On questions of White House-centric inspiration I will always be much more Gene Healy than John F. Kennedy, but there is an exponential difference between seeing political pin-collectors hoarding their access passes on a convention floor and looking at a mass of reasonable humanity sweat in the sun to feel good about getting rid of George W. Bush. While my sympathies will always gravitate toward the people who center their lives far away from the vagaries of American electoral politics, there is something genuinely moving about watching adults wait patiently to watch an adult political speech. We dismiss it as simple-minded jock-sniffing at our peril.

That doesn't mean Barack Obama isn't full of shit. There were two moments in the speech when I almost got one of those Chris Matthews shivers, the second of which was his moving, forceful, and nameless invocation of one of the greatest-ever Americans, Martin Luther King. But just as the salt water threatened to well in the eyeballs, he pivoted, disastrously:

"We cannot walk alone," the preacher cried. "And as we walk, we must make the pledge that we shall always march ahead. We cannot turn back."

America, we cannot turn back. Not with so much work to be done. Not with so many children to educate, and so many veterans to care for. Not with an economy to fix and cities to rebuild and farms to save. Not with so many families to protect and so many lives to mend.

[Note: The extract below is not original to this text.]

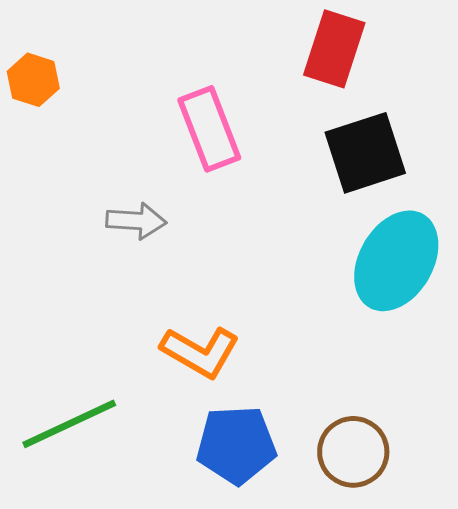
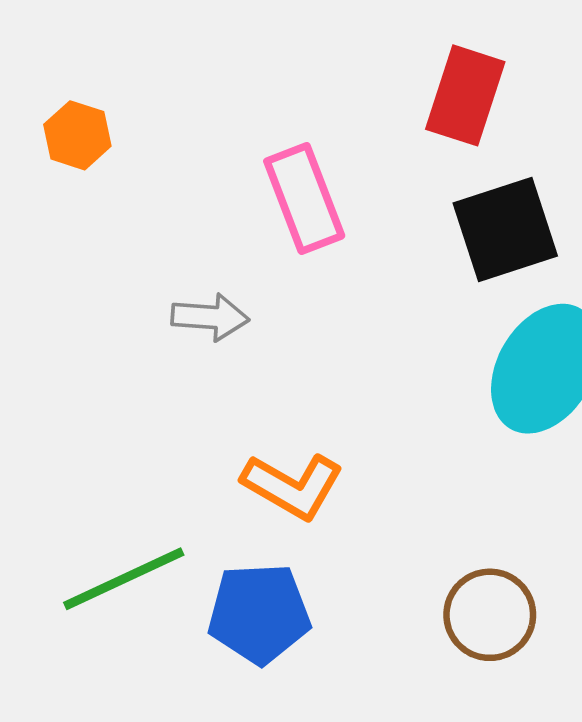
blue pentagon: (236, 445) -> (259, 614), moved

Italics mine, to indicate WTF. I do not want my president to be in the farm-saving business. We had so, so many more farms in 1900 than we had in 2000, and that's because we were busy doing things more interesting and productive than milking cows at 5 in the morning. I do not want a president who sees his job description as "fixing" cities, a job that is done better by those who live nearby, and by those who believe that there are better solutions to our nation's shamefully shitty public education than throwing more "resources" at the problem and hiring five million new green teachers or whatever. Above all, I do not want my president to mend lives (nor end them, for that matter). I would prefer he concentrate on the stuff a federal government can and should do, and do a better job of it.

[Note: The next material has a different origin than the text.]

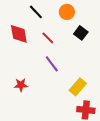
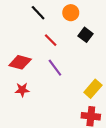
red diamond: (19, 34) -> (20, 62), moved, turned -65
yellow rectangle: (78, 87) -> (93, 89), moved

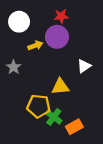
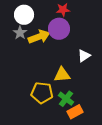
yellow arrow: (35, 45) -> (39, 37), size x1.5
gray star: (14, 67) -> (20, 33), moved
green cross: (54, 117) -> (66, 99), moved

Toward that end I was heartened, if not exactly mollified, that his other truly impassioned moment came when talking about the subject that is most determinative for me personally, foreign policy:

If John McCain wants to have a debate about who has the temperament, and judgment, to serve as the next commander in chief, that's a debate I'm ready to have.

For while Sen. McCain was turning his sights to Iraq just days after 9/11, I stood up and opposed this war, knowing that it would distract us from the real threats we face. When John McCain said we could just "muddle through" in Afghanistan, I argued for more resources and more troops to finish the fight against the terrorists who actually attacked us on 9/11 and made clear that we must take out Osama bin Laden and his lieutenants if we have them in our sights. […]

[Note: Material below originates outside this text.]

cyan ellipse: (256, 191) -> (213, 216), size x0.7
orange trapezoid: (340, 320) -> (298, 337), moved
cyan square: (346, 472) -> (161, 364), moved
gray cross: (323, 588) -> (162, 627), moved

You don't defeat a terrorist network that operates in 80 countries by occupying Iraq. You don't protect Israel and deter Iran just by talking tough in Washington. You can't truly stand up for Georgia when you've strained our oldest alliances.

Promisingish! But then, this pile of platitudinal yet expansionist pablum:

I will build new partnerships to defeat the threats of the 21st century: terrorism and nuclear proliferation; poverty and genocide; climate change and disease. And I will restore our moral standing, so that America is once again that last, best hope for all who are called to the cause of freedom, who long for lives of peace, and who yearn for a better future.

I certainly won't move to Nova Scotia if Obama wins. But he's sketching out an economic policy and rhetoric significantly to the left (and more importantly, to the dumber) of those who won Democratic nominations before him. His foreign policy still doesn't make any particular sense. He certainly embodies something in the American political system that is fascinating, certainly intelligent, but not necessarily something you'd agree with. Over to you, John McCain.